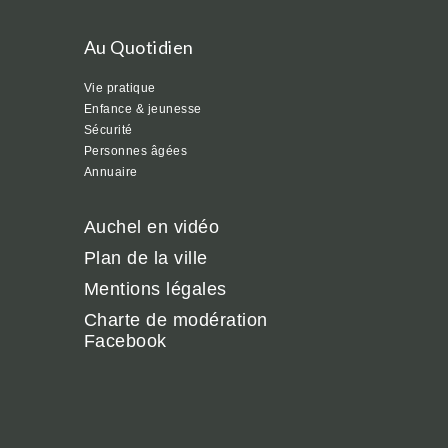
Au Quotidien
Vie pratique
Enfance & jeunesse
Sécurité
Personnes âgées
Annuaire
Auchel en vidéo
Plan de la ville
Mentions légales
Charte de modération
Facebook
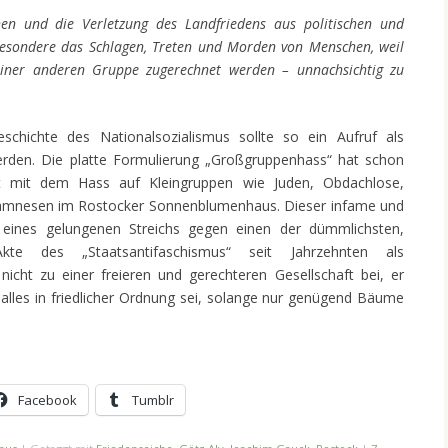
en und die Verletzung des Landfriedens aus politischen und
besondere das Schlagen, Treten und Morden von Menschen, weil
 einer anderen Gruppe zugerechnet werden – unnachsichtig zu
chichte des Nationalsozialismus sollte so ein Aufruf als
rden. Die platte Formulierung „Großgruppenhass“ hat schon
t mit dem Hass auf Kleingruppen wie Juden, Obdachlose,
tnamnesen im Rostocker Sonnenblumenhaus. Dieser infame und
g eines gelungenen Streichs gegen einen der dümmlichsten,
 Akte des „Staatsantifaschismus“ seit Jahrzehnten als
nicht zu einer freieren und gerechteren Gesellschaft bei, er
 alles in friedlicher Ordnung sei, solange nur genügend Bäume
Facebook
Tumblr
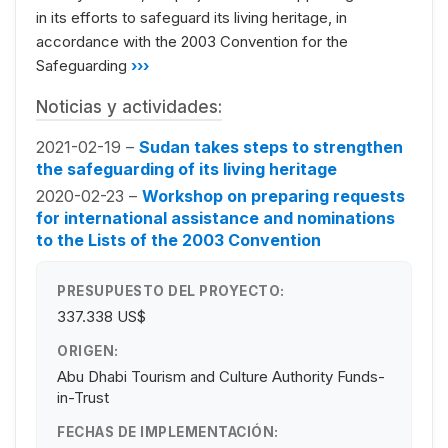
in its efforts to safeguard its living heritage, in
accordance with the 2003 Convention for the
Safeguarding
›››
Noticias y actividades:
2021-02-19 –
Sudan takes steps to strengthen
the safeguarding of its living heritage
2020-02-23 –
Workshop on preparing requests
for international assistance and nominations
to the Lists of the 2003 Convention
PRESUPUESTO DEL PROYECTO:
337.338 US$
ORIGEN:
Abu Dhabi Tourism and Culture Authority Funds-
in-Trust
FECHAS DE IMPLEMENTACIÓN:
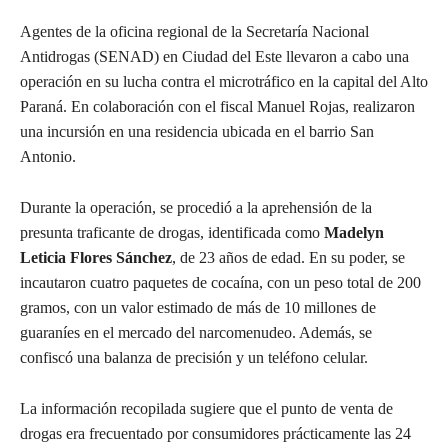
Agentes de la oficina regional de la Secretaría Nacional
Antidrogas (SENAD) en Ciudad del Este llevaron a cabo una
operación en su lucha contra el microtráfico en la capital del Alto
Paraná. En colaboración con el fiscal Manuel Rojas, realizaron
una incursión en una residencia ubicada en el barrio San
Antonio.
Durante la operación, se procedió a la aprehensión de la
presunta traficante de drogas, identificada como
Madelyn
Leticia Flores Sánchez
, de 23 años de edad. En su poder, se
incautaron cuatro paquetes de cocaína, con un peso total de 200
gramos, con un valor estimado de más de 10 millones de
guaraníes en el mercado del narcomenudeo. Además, se
confiscó una balanza de precisión y un teléfono celular.
La información recopilada sugiere que el punto de venta de
drogas era frecuentado por consumidores prácticamente las 24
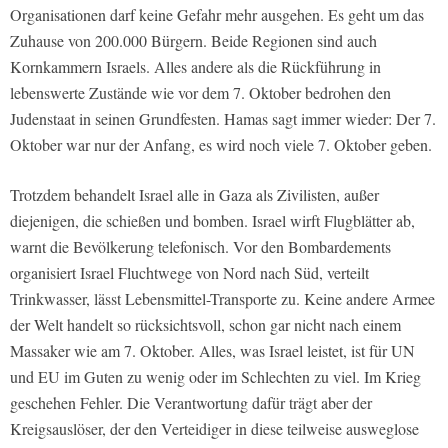
Organisationen darf keine Gefahr mehr ausgehen. Es geht um das
Zuhause von 200.000 Bürgern. Beide Regionen sind auch
Kornkammern Israels. Alles andere als die Rückführung in
lebenswerte Zustände wie vor dem 7. Oktober bedrohen den
Judenstaat in seinen Grundfesten. Hamas sagt immer wieder: Der 7.
Oktober war nur der Anfang, es wird noch viele 7. Oktober geben.
Trotzdem behandelt Israel alle in Gaza als Zivilisten, außer
diejenigen, die schießen und bomben. Israel wirft Flugblätter ab,
warnt die Bevölkerung telefonisch. Vor den Bombardements
organisiert Israel Fluchtwege von Nord nach Süd, verteilt
Trinkwasser, lässt Lebensmittel-Transporte zu. Keine andere Armee
der Welt handelt so rücksichtsvoll, schon gar nicht nach einem
Massaker wie am 7. Oktober. Alles, was Israel leistet, ist für UN
und EU im Guten zu wenig oder im Schlechten zu viel. Im Krieg
geschehen Fehler. Die Verantwortung dafür trägt aber der
Kreigsauslöser, der den Verteidiger in diese teilweise ausweglose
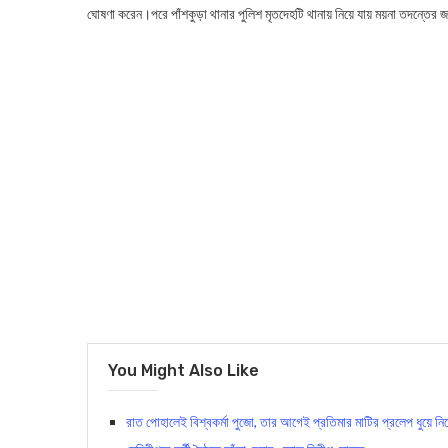
ঘোষণা করেন।পরে পাঁশকুড়া থানার পুলিশ মৃতদেহটি থানায় নিয়ে যায় ময়না তদন্তে
You Might Also Like
রাত পোহালেই বিশ্বকর্মা পুজো, তার আগেই প্রতিমার মাটির প্রলেপ ধুয়ে নিয়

◇ ◇ ◇ ◇ ◇ ◇ ◇

What this task involves: Your answer should hold every line of the entries that contains the string "Convention".

Answer space:
accordance with the 2003 Convention for the
to the Lists of the 2003 Convention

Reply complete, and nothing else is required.